Coop steigert Umsatz und Gewinn
Coop hat 2025 den Umsatz um 2,3 Prozent auf 35,5 Milliarden Franken gesteigert. Gewinn, Marktanteile und Nachhaltigkeitsumsatz legten ebenfalls zu.
Coop-CEO Philipp Wyss
Coop blickt auf ein starkes Geschäftsjahr 2025 zurück. Der Umsatz stieg währungsbereinigt um 782 Millionen Franken auf 35,5 Milliarden Franken. Der Gewinn erhöhte sich um 21 Millionen auf 606 Millionen Franken, wie die Coop-Spitze am Dienstag, 17. Februar an der Jahresbilanzmedienkonferenz in Dietikon erklärte. Ferner wolle man noch in diesem Jahr die 1000. Filiale eröffnen.
Im Detailhandel erreichte Coop einen Gesamtumsatz von 21,2 Milliarden Franken.
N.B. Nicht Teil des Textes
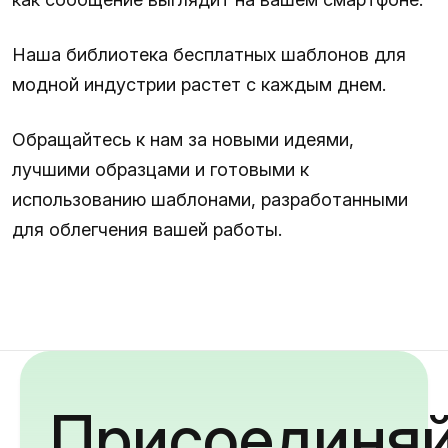
Наша библиотека бесплатных шаблонов для
модной индустрии растет с каждым днем.
Обращайтесь к нам за новыми идеями,
лучшими образцами и готовыми к
использованию шаблонами, разработанными
для облегчения вашей работы.
Присоединяй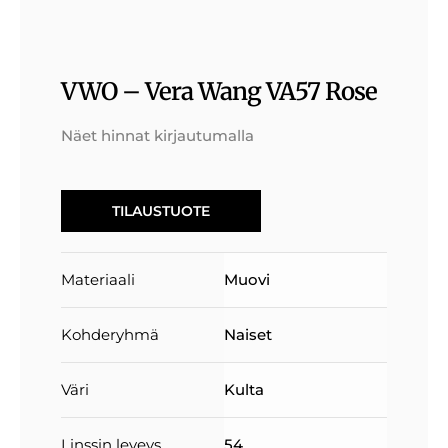
VWO – Vera Wang VA57 Rose
Näet hinnat kirjautumalla
TILAUSTUOTE
Materiaali
Muovi
Kohderyhmä
Naiset
Väri
Kulta
Linssin leveys
54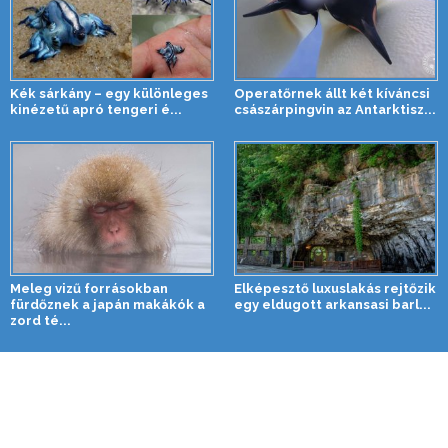
Kék sárkány – egy különleges
Operatőrnek állt két kíváncsi
kinézetű apró tengeri é...
császárpingvin az Antarktisz...
Meleg vizű forrásokban
Elképesztő luxuslakás rejtőzik
fürdőznek a japán makákók a
egy eldugott arkansasi barl...
zord té...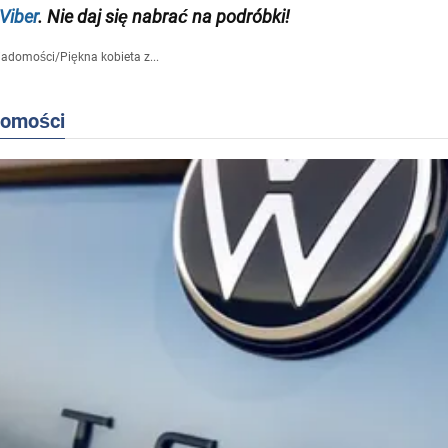
Viber
. Nie daj się nabrać na podróbki!
iadomości
/
Piękna kobieta z...
domości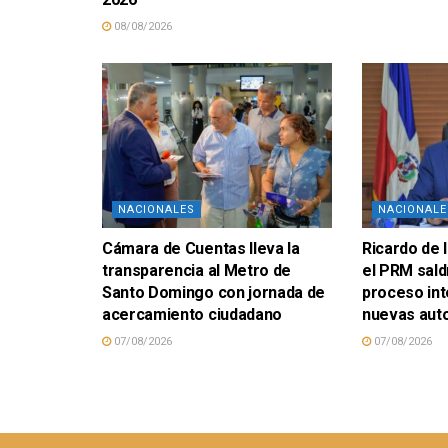
08/08/2026
NACIONALES
NACIONALE
Cámara de Cuentas lleva la
Ricardo de 
transparencia al Metro de
el PRM sald
Santo Domingo con jornada de
proceso in
acercamiento ciudadano
nuevas aut
07/08/2026
07/08/2026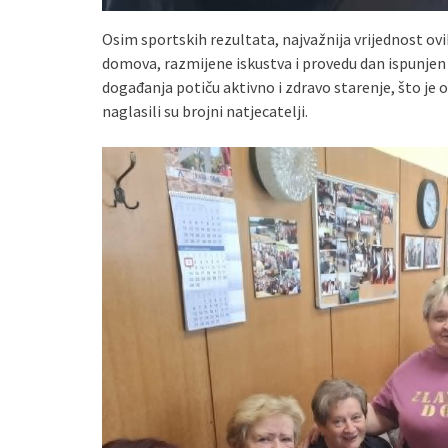
Osim sportskih rezultata, najvažnija vrijednost ovi
domova, razmijene iskustva i provedu dan ispunje
događanja potiču aktivno i zdravo starenje, što je 
naglasili su brojni natjecatelji.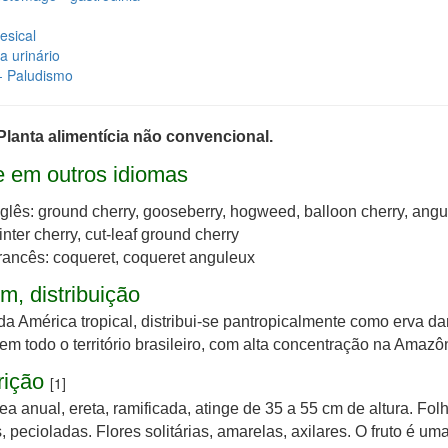
esical
 urinário
- Paludismo
Planta alimentícia não convencional.
 em outros idiomas
nglês: ground cherry, gooseberry, hogweed, balloon cherry, angu
inter cherry, cut-leaf ground cherry
rancês: coqueret, coqueret anguleux
m, distribuição
da América tropical, distribui-se pantropicalmente como erva da
em todo o território brasileiro, com alta concentração na Amazô
rição
[1]
a anual, ereta, ramificada, atinge de 35 a 55 cm de altura. Fol
, pecioladas. Flores solitárias, amarelas, axilares. O fruto é um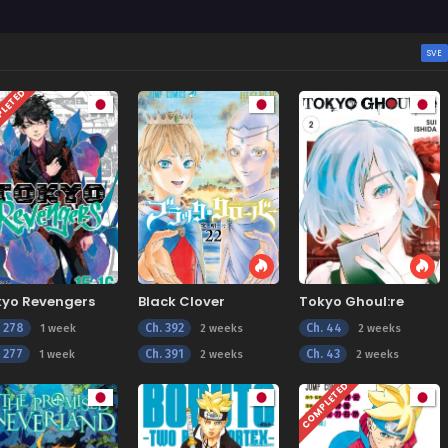
SVE
LETED
kyo Revengers
Black Clover
Tokyo Ghoul:re
. 278
Ch. 392
Ch. 44
1 week
2 weeks
2 weeks
. 277
Ch. 391
Ch. 43
1 week
2 weeks
2 weeks
COMPLETED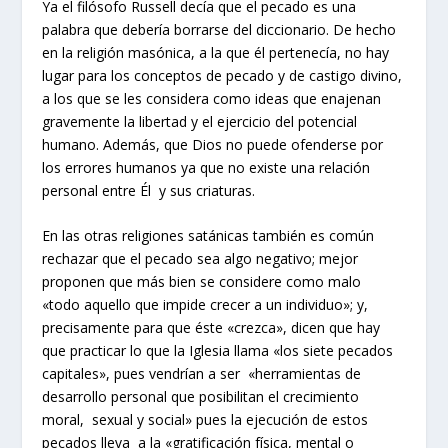
Ya el filósofo Russell decía que el pecado es una
palabra que debería borrarse del diccionario. De hecho
en la religión masónica, a la que él pertenecía, no hay
lugar para los conceptos de pecado y de castigo divino,
a los que se les considera como ideas que enajenan
gravemente la libertad y el ejercicio del potencial
humano. Además, que Dios no puede ofenderse por
los errores humanos ya que no existe una relación
personal entre Él y sus criaturas.
En las otras religiones satánicas también es común
rechazar que el pecado sea algo negativo; mejor
proponen que más bien se considere como malo
«todo aquello que impide crecer a un individuo»; y,
precisamente para que éste «crezca», dicen que hay
que practicar lo que la Iglesia llama «los siete pecados
capitales», pues vendrían a ser «herramientas de
desarrollo personal que posibilitan el crecimiento
moral, sexual y social» pues la ejecución de estos
pecados lleva a la «gratificación física, mental o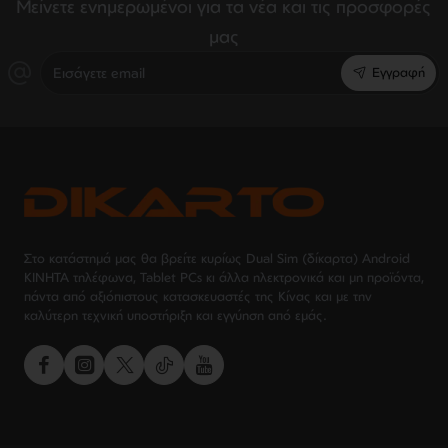
Μείνετε ενημερωμένοι για τα νέα και τις προσφορές
μας
Εισάγετε
Εγγραφή
email
Στο κατάστημά μας θα βρείτε κυρίως Dual Sim (δίκαρτα) Android
ΚΙΝΗΤΑ τηλέφωνα, Tablet PCs κι άλλα ηλεκτρονικά και μη προϊόντα,
πάντα από αξιόπιστους κατασκευαστές της Κίνας και με την
καλύτερη τεχνική υποστήριξη και εγγύηση από εμάς.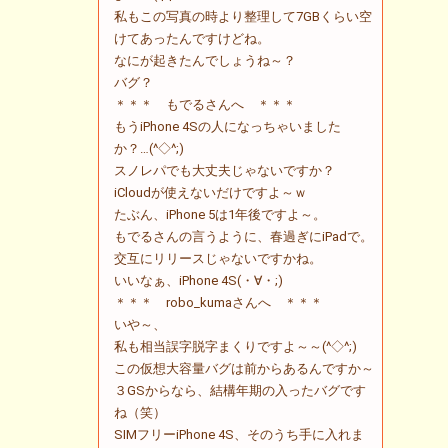
私もこの写真の時より整理して7GBくらい空
けてあったんですけどね。
なにが起きたんでしょうね～？
バグ？
＊＊＊ もでるさんへ ＊＊＊
もうiPhone 4Sの人になっちゃいました
か？…(^◇^;)
スノレパでも大丈夫じゃないですか？
iCloudが使えないだけですよ～ｗ
たぶん、iPhone 5は1年後ですよ～。
もでるさんの言うように、春過ぎにiPadで。
交互にリリースじゃないですかね。
いいなぁ、iPhone 4S(・∀・;)
＊＊＊ robo_kumaさんへ ＊＊＊
いや～、
私も相当誤字脱字まくりですよ～～(^◇^;)
この仮想大容量バグは前からあるんですか～
３GSからなら、結構年期の入ったバグです
ね（笑）
SIMフリーiPhone 4S、そのうち手に入れま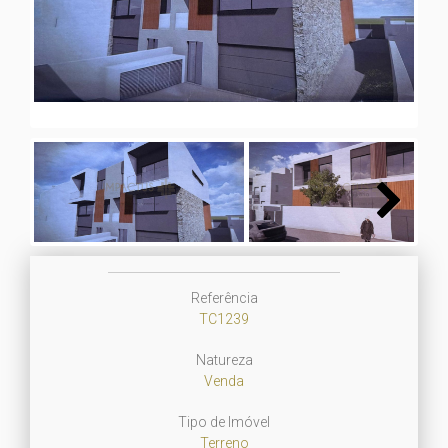
Next
Next
Referência
TC1239
Natureza
Venda
Tipo de Imóvel
Terreno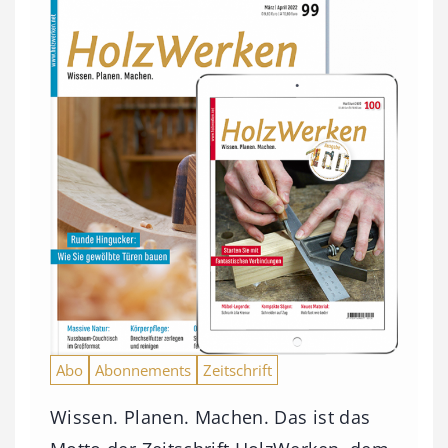
Abo
Abonnements
Zeitschrift
Wissen. Planen. Machen. Das ist das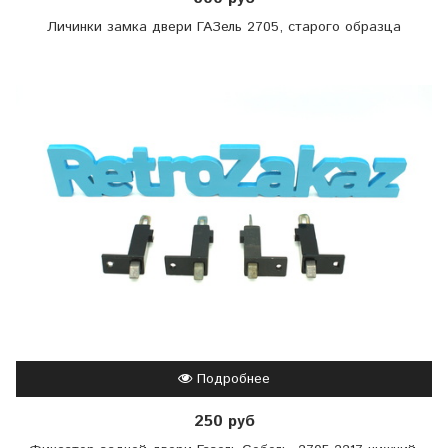
Личинки замка двери ГАЗель 2705, старого образца
Подробнее
250 руб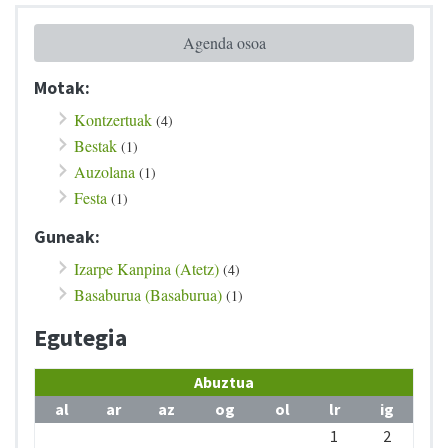
Agenda osoa
Motak:
Kontzertuak
(4)
Bestak
(1)
Auzolana
(1)
Festa
(1)
Guneak:
Izarpe Kanpina (Atetz)
(4)
Basaburua (Basaburua)
(1)
Egutegia
Abuztua
al
ar
az
og
ol
lr
ig
1
2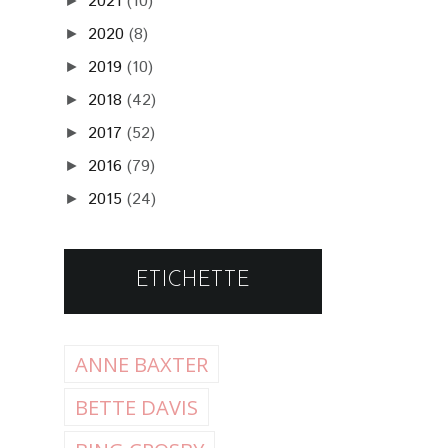
2021
(10)
►
2020
(8)
►
2019
(10)
►
2018
(42)
►
2017
(52)
►
2016
(79)
►
2015
(24)
►
ETICHETTE
ANNE BAXTER
BETTE DAVIS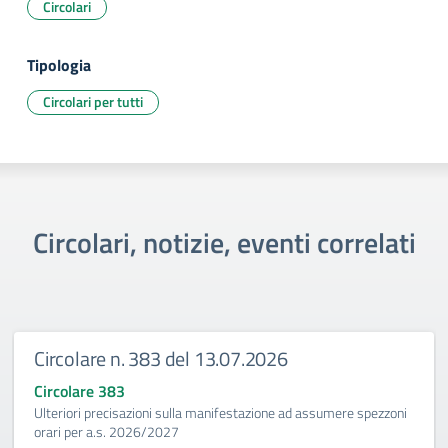
Circolari
Tipologia
Circolari per tutti
Circolari, notizie, eventi correlati
Circolare n. 383 del 13.07.2026
Circolare 383
Ulteriori precisazioni sulla manifestazione ad assumere spezzoni
orari per a.s. 2026/2027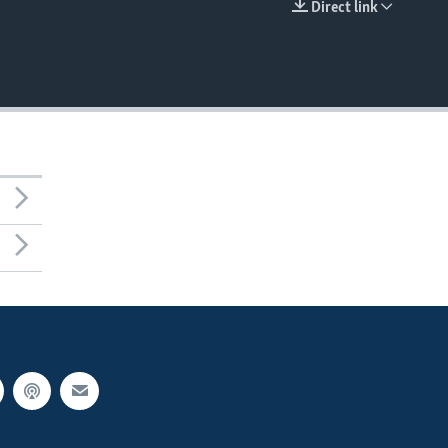
Direct link
EMBED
Die Supermärkte inklusive Coop.ch steigerten den Umsatz um 2,6 Prozent auf 12,4 Milliarden Franken. 2025 senkte Coop rund 1900 Produkte im Preis und investierte seit 2019 rund 700 Millionen Franken in tiefere Preise. Die Eigenmarke Prix Garantie wuchs um 7,5 Prozent. «Wir haben die Preisschlacht nicht losgetreten», sagte Coop-CEO Philipp Wyss. «Aber wir machen natürlich mit.» Coop wolle das Prix-Garantie-Sortiment noch ausbauen. Mittelfristig soll es von heute 1500 Produkten auf 1800 bis 2000 Produkte ansteigen. Coop will bei den Produktionsbetrieben rund 270 Millionen Franken investieren, wie Wyss erklärte. Das Projekt Opera am Standort Oensingen werde anfangs 2027 abgeschlossen sein, bei Swissmill wird eine zweite Hafermühle eingebaut. Auch bei Pearlwater und beim Schokoladenhersteller Halba investiert Coop.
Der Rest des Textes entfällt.